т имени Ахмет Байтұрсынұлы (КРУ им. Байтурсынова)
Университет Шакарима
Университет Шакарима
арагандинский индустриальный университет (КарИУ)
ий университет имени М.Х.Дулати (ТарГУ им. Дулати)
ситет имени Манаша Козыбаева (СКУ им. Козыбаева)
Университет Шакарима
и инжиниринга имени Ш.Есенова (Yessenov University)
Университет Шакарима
================================
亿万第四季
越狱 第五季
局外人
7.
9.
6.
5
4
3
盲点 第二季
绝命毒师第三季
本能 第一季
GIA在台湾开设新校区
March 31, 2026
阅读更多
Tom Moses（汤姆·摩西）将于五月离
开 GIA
================================
■ **About this exercise**:
Note how many lines above hold "имени" and give that figure alone.

■ **The completed task**:
4